MATERIAL PROVIDED:
════════════════
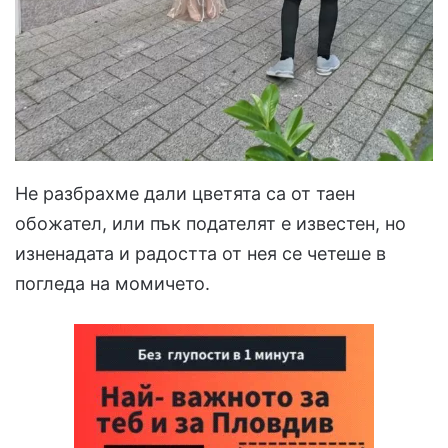
Не разбрахме дали цветята са от таен
обожател, или пък подателят е известен, но
изненадата и радостта от нея се четеше в
погледа на момичето.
════════════════
WHAT YOU WILL DO: Repeat the material exactly. Skip the images.

RESPONSE BOX:
Не разбрахме дали цветята са от таен
обожател, или пък подателят е известен, но
изненадата и радостта от нея се четеше в
погледа на момичето.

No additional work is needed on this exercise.